Strike City
New York City was called “Strike City, U.S.A.” in October 1968 because of so many municipal strikes. The nickname “Strike City was influenced by Mayor John Lindsay‘s “Fun City” nickname of 1966.
The “Strike City” nickname has been rarely used since the 1960s.
10 October 1968, Richmond (VA) Times-Dispatch, pg. A-12, col. 1:
‘Strike City, U.S.A.’
New York’s MAYOR JOHN V. LINDSAY used to be fond of referring to his metropolis as “Fun City.” But you don’t hear that very often nowadays. “Strike CIty, U.S.A.” has become a far more appropriate nickname.
Last month, when New York’s teachers walked off the job, no one was very surprised—for teachers’ strike have become an annual affair in Gotham. Actually, they’ve suddenly become much more frequent. The city’s 1.1 million children have lost more than two weeks of school so far this year as a result of two strikes, not one, and a third walkout by the teachers was threatened, but apparently has been averted.

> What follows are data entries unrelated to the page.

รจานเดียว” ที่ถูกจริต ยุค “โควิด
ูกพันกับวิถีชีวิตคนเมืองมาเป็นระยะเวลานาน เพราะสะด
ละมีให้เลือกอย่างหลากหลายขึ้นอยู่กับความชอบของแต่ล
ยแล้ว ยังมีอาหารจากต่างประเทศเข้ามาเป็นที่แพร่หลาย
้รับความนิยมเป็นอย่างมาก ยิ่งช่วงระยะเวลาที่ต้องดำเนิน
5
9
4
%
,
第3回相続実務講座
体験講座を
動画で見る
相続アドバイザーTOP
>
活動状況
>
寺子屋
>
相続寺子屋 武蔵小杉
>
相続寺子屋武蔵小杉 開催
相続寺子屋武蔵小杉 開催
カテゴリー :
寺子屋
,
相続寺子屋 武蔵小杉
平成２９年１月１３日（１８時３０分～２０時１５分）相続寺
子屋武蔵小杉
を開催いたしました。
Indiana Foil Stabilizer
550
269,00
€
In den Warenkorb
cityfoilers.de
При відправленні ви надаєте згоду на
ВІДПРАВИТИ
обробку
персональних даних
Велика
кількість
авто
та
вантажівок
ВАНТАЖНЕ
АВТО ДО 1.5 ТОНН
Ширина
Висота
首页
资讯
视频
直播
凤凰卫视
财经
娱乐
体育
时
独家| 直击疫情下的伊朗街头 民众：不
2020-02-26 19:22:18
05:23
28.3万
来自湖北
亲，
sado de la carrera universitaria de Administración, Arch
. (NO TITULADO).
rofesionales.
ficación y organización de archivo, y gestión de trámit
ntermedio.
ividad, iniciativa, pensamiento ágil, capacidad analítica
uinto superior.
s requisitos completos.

22 December 1968, New York (NY) Times, pg. SM7:
Why New York Is ‘Strike City’
Lindsay’s golden-boy image has been a strike victim, too
This New Year’s Eve a whole new series of city labor contracts will expire
By A. H. RASKIN
IN one of a thousand dark hours of labor crisis at Gracie Mansion, width the city’s teachers on strike and the police, the firemen and the garbage collectors all making menacing noises, a mediator came upon Mayor Lindsay with his head sunk in his hands. “
15 March 1969, New York (NY) Times, “The Antilabor Mood Reflected” by Peter Millones, pg. 44:
... and for assorted strikes that have led some to call New York “strike city.”
New York (NY) Times
When Revolt Was Order of the Day
By LAWRENCE VAN GELDER
Published: December 29, 1996
In 1968, there were 986 homicides in New York City. No one knew it then, but 28 years would pass before the figure was below 1,000 again. Through the mists of time, 1968 might appear a halcyon year.
Far from it.
(...)
In February, 10,000 New York City sanitation workers struck for nine days. In the autumn, police and firefighters, also unhappy with their contracts, began slowdowns. Some people were calling New York ‘‘Strike City.’‘
New York (NY) Times
Herbert L. Haber, 89, Dies; Labor Negotiator in a Strike-Torn Era
By PAUL VITELLO JAN. 26, 2014
Herbert L. Haber, the chief labor negotiator for the City of New York from 1966 to 1973, when strikes by transit workers, firefighters, the police, teachers and garbage collectors tested the balance of power between the city and its municipal unions, died on Jan. 20 in Auburndale, Mass. He was 89.
(...)
There was a near-perfect storm of coinciding currents, he said — the rising power of municipal unions, the city’s declining prosperity, the ’60s zeitgeist, and the visceral distrust between union leaders and a patrician Republican mayor — contributing to the events that earned New York the nickname “Strike City,” during the Lindsay years.